**Data section**.
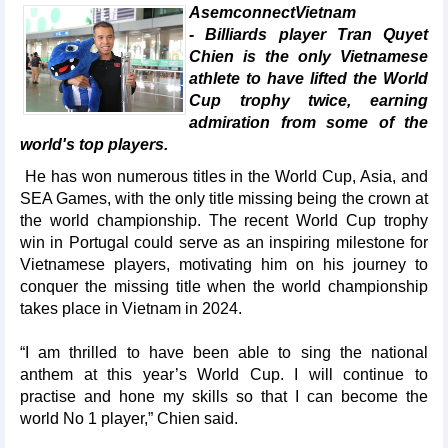
AsemconnectVietnam
- Billiards player Tran Quyet
Chien is the only Vietnamese
athlete to have lifted the World
Cup trophy twice, earning
admiration from some of the
world's top players.
He has won numerous titles in the World Cup, Asia, and
SEA Games, with the only title missing being the crown at
the world championship. The recent World Cup trophy
win in Portugal could serve as an inspiring milestone for
Vietnamese players, motivating him on his journey to
conquer the missing title when the world championship
takes place in Vietnam in 2024.
“I am thrilled to have been able to sing the national
anthem at this year’s World Cup. I will continue to
practise and hone my skills so that I can become the
world No 1 player,” Chien said.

**Task statement**. Please give back only the lines starting with the one that contains "athlete to have lifted the World" and ending with the last line of the listing, retyped exactly.

**Result of this task**.
athlete to have lifted the World
Cup trophy twice, earning
admiration from some of the
world's top players.
He has won numerous titles in the World Cup, Asia, and
SEA Games, with the only title missing being the crown at
the world championship. The recent World Cup trophy
win in Portugal could serve as an inspiring milestone for
Vietnamese players, motivating him on his journey to
conquer the missing title when the world championship
takes place in Vietnam in 2024.
“I am thrilled to have been able to sing the national
anthem at this year’s World Cup. I will continue to
practise and hone my skills so that I can become the
world No 1 player,” Chien said.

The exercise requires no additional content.